I don't know how many poultry growers you know, but I'm subscribed to a discussion list for commercial growers. Almost without exception, all of the growers on that list do their own work, so your minimum wage argument isn't holding water. Also, your assumption that a grower will produce a flock ready to harvest every 6 weeks doesn't hold true either as many poultry growers have time between flocks. How much 'out' time has to do with how many groups of birds the integrator wants that particular farm to grow for them, supply/demand for that period, and other factors.
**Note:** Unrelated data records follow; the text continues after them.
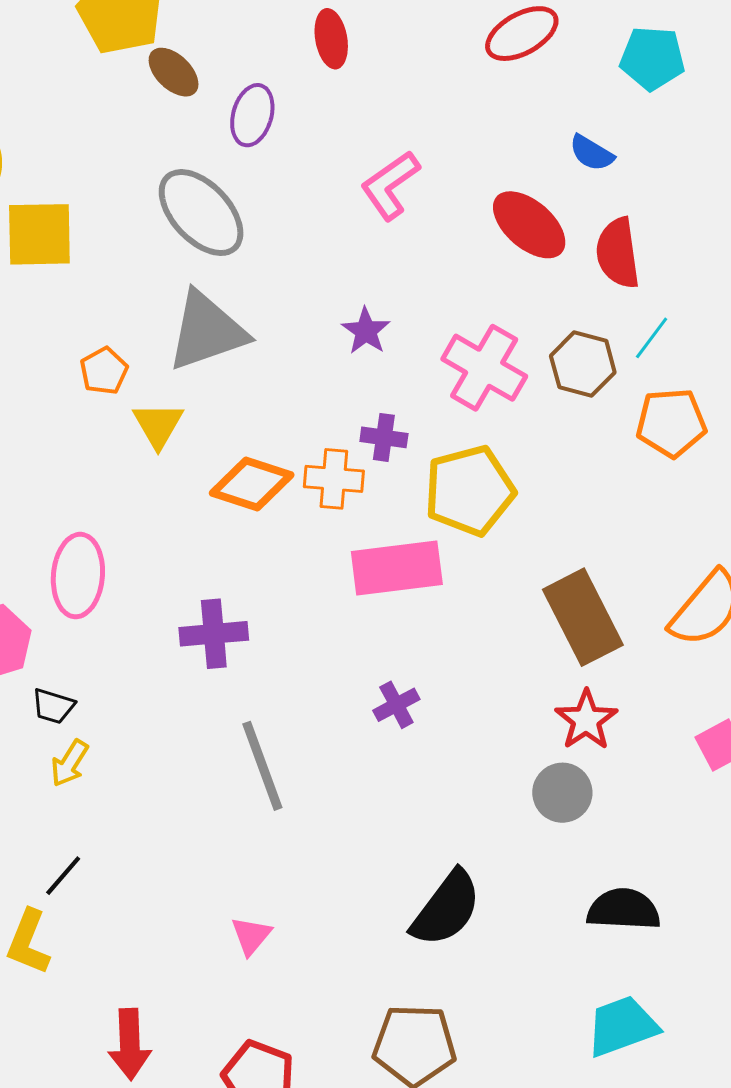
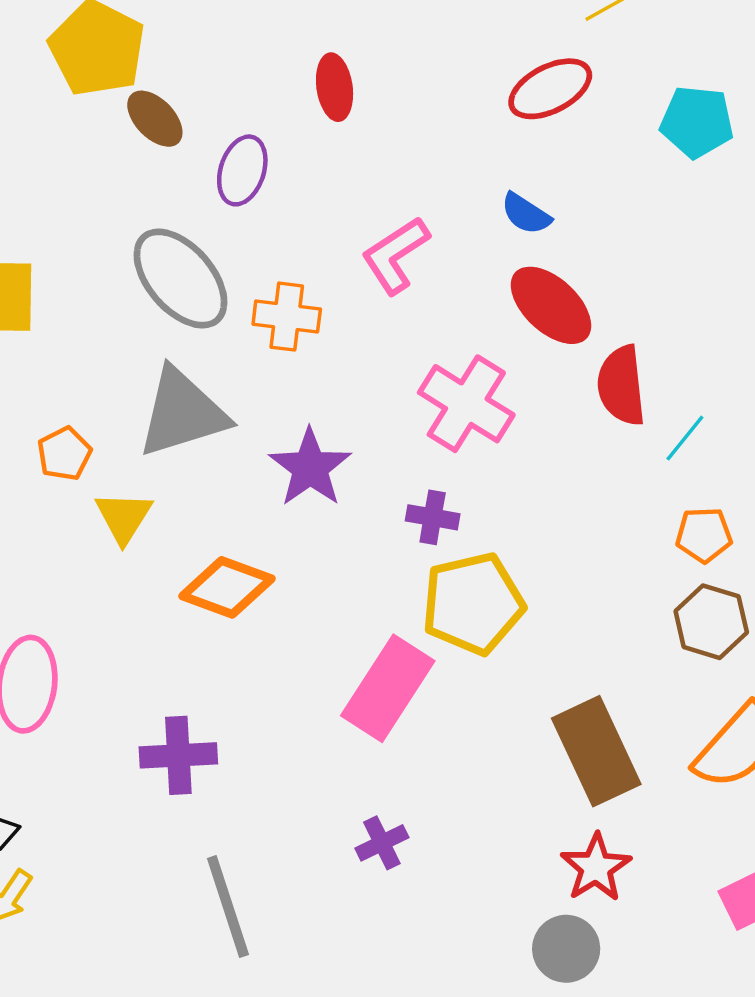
blue semicircle: (592, 153) -> (526, 214), moved
red semicircle: (618, 253) -> (621, 385), moved
purple star: (366, 331) -> (310, 468), moved, size x1.5
brown hexagon: (583, 364) -> (711, 622), moved
pink cross: (484, 368) -> (466, 404), moved
orange pentagon: (671, 423) -> (704, 535), size x0.7
purple cross: (384, 437) -> (433, 517), moved
orange cross: (334, 479) -> (287, 317), moved
pink rectangle: (397, 568) -> (388, 688), turned -52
Your contention that 'factory farms' are set up to allow poultry to go for weeks or months unattended also does not hold water. I don't know what farms you've been visiting, but given the mortality (one of the grower's responsibilities is to remove dead birds daily from growing barns, the birds grow so rapidly that there is an anticipated mortality rate in a given group), and the growth rate (birds are generally harvested around 40 days old), would make it impossible to run a poultry growing farm unless the farmers were there on a daily basis. Unless you're between flocks, you simply can't just go on vacation for days or months.
It would have been nice if you'd done a bit more research on the topic of poultry growing and on this particular farm.
There's something profoundly unethical about packing tens of thousands of animals in a single building, and leaving them unattended. Very strange that you aren't contesting this basic point, yet you are trying to muddy the waters by claiming I haven't done my research.
The owner of the farm is not the one who determines how the chickens on that farm are cared for, how many chickens are put in one barn, or what is in their feed. Contract poultry farmers own their land and their poultry barns, but do not own the birds they raise. Most contract farmers are family farmers on their family land, and they are with the birds every day. Many hold second jobs to make ends meet.
Contract farmers build their barns to the specifications of the company. Each of these barns can cost hundreds of thousands of dollars, and most farms have more than one barn. Farmers carry this debt, but their contracts often last only the life of one flock - less than twelve weeks. Because of the consolidation in the poultry industry, and the threat of retaliation, poultry farmers cannot negotiate the terms of their contracts.
This means the farmer often has little choice in how the chickens are grown. Farmers have few, if any, alternative options once they invest in facilities that can put them more than a million dollars in debt. The companies control virtually every aspect of production, from the specifications of the barns to how many chickens are in each flock.
If a flock dies, the farmer often does not get paid, but he or she is responsible for all the costs of disposing of the birds. Insurance options for contract growers have been limited. This can make it difficult for farmers facing a lost flock to deal with the clean-up in a safe way.
A serious effort to reform the poultry industry cannot start with targeting farmers who are caught in unfair and abusive contracts.